Bill continue à me regarder sans un mot. Heureusement que je suis aussi pro à ce petit jeu de silence car cette situation en paniquerait pas mal. Je continue à le regarder avec ma main droite sur mes cheveux, tâtonnant les petites piques et les nombreuses épingles invisibles.
Bill avance sa main et touche ma petite robe noire.
Bill: Du hast von kleidung gewechselt.
Moi: Was? Ohhh ma robe. Ja. Ich...
Et je termine ma phrase par un super mime qui veut dire, "j'ai enlevé mes bottes et ma veste et j'ai mis une robe et ses chaussures."
Je pense que Bill commence à comprendre que c'est difficile d'être tout seuls sans interprète.
Bill: Je ne parle pas bien français and I don't speak english very well.
Je lui souris.
Moi: Ich deutsch nicht... heuuu and I speak english very well.
Il se met à rire. C'est à ce moment que je me décide à me lever pour prendre mon sac et aller vers la porte de sortie. Bill me regarde tout surpris, croyant sûrement que je pars. Ma main droite sur le bouton de porte de la salle de bain, je lui fais signe de venir. Il se lève et me suit dans la salle de bain.
Moi: Meine haare. Arrgh.
J'ouvre mon sac, sors un sac en plastique avec une brosse à cheveux et j'enlève la première épingle invisible que je mets dans le sac. Je fais de même avec une deuxième. Mes bras se soulèvent pour en retirer une troisième mais Bill arrête mon geste. Il est derrière moi, redescend mes bras le long de mon corps et commence à enlever les épingles lui-même.

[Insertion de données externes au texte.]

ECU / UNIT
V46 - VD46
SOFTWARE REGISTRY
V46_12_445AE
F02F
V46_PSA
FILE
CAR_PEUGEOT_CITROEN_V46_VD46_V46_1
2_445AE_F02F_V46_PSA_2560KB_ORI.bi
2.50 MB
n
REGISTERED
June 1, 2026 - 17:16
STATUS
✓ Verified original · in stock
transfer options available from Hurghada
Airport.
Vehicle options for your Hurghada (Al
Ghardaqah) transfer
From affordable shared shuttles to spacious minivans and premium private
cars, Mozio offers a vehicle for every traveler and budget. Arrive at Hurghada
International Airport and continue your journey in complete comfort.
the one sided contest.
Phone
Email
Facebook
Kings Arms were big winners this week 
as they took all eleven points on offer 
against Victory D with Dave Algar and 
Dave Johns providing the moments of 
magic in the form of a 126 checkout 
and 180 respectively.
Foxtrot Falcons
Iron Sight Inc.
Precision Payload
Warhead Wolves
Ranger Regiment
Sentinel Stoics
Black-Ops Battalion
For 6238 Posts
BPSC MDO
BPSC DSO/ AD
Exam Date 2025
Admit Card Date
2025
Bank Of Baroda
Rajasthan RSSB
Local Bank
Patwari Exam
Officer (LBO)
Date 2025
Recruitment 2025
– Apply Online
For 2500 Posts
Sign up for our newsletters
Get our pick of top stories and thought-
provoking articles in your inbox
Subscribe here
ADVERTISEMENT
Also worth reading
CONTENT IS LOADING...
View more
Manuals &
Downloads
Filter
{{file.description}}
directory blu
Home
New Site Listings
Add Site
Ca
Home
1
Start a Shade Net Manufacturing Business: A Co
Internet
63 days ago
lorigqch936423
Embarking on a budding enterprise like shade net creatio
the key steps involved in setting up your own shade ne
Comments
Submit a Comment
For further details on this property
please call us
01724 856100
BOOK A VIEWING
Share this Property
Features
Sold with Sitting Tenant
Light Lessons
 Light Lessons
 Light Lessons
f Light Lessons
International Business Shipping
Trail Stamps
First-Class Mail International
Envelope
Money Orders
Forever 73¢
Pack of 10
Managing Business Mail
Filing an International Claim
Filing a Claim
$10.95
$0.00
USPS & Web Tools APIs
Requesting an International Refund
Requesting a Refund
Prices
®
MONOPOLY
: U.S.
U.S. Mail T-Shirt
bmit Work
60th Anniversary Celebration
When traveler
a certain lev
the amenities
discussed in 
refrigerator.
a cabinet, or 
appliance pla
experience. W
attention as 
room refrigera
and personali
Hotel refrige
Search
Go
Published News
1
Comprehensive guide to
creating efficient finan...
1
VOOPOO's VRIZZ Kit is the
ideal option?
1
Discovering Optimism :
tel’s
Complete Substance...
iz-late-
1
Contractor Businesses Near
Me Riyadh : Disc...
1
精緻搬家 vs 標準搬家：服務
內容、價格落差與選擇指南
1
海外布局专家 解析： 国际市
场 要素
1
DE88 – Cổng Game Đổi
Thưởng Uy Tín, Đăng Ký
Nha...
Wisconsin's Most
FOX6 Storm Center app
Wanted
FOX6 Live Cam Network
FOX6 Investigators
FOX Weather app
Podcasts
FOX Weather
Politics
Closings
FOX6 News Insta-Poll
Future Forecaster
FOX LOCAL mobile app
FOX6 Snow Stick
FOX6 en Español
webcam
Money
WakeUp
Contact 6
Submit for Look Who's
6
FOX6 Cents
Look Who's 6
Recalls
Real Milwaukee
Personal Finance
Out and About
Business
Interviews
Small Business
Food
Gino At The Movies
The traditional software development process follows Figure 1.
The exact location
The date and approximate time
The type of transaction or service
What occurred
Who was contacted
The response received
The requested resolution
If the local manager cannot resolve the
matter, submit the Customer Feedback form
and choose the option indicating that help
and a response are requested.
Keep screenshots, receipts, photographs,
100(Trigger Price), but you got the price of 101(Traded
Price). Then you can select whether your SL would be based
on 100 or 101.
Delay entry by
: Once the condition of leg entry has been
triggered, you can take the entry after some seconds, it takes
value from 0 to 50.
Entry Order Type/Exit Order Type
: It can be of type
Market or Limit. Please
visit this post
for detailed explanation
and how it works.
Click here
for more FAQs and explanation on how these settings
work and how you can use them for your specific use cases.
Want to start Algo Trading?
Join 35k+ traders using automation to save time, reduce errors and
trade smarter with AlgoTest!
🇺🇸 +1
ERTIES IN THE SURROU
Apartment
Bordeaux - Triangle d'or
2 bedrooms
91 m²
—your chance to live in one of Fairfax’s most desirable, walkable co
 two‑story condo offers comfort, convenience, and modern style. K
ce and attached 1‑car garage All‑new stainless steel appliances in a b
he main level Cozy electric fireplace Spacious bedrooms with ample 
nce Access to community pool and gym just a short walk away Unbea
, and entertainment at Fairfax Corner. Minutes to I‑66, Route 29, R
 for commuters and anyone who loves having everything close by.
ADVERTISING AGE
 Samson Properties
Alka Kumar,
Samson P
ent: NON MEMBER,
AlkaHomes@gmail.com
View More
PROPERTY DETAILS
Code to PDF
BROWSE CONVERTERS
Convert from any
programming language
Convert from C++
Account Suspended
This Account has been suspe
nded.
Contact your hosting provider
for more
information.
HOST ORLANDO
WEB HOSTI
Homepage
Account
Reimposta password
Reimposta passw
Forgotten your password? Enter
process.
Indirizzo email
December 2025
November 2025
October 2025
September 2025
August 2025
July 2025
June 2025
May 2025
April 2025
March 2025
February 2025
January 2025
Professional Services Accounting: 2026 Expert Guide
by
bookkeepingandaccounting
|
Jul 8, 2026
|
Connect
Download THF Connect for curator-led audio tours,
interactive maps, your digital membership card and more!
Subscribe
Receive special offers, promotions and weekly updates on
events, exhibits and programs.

Je le regarde faire à travers le miroir. Il prend son temps, il joue avec mes cheveux. Je le laisse faire, j'aime sentir ses mains dans mes cheveux, sur ma nuque. Il tourne autour de moi et je le suis toujours à travers le miroir.
Je passe mes mains dans mes cheveux pour vérifier qu'il ne reste plus rien et prends la brosse pour la lui tendre. Après tout, si il aime jouer à la poupée, je ne vais pas m'en priver. Et il commence à brosser mes cheveux, petite poignée par petite poignée. Je ferme les yeux et le laisse faire. J'entends la brosse contre le marbre, il a fini.
J'ouvre les yeux et il est dos à moi, tirant le tabouret de cuir d'en dessous de l'évier. C'est un tabouret comme celui qu'utilisent les pianistes, un rectangulaire. Bill s'assoit et me tend sa brosse à cheveux.
Ok, j'ai compris, c'est mon tour. Et me voilà devant une crinière de cheveux crêpés. Il doit être maso de vouloir que je lui décrêpe les cheveux. Je prends une pince dans mon sac et lui attache le haut de la crinière au dessus de la tête. Il ressemble à un yorkshire comme ça. Je commence à rigoler et il me fusille en poussant un "Hey!".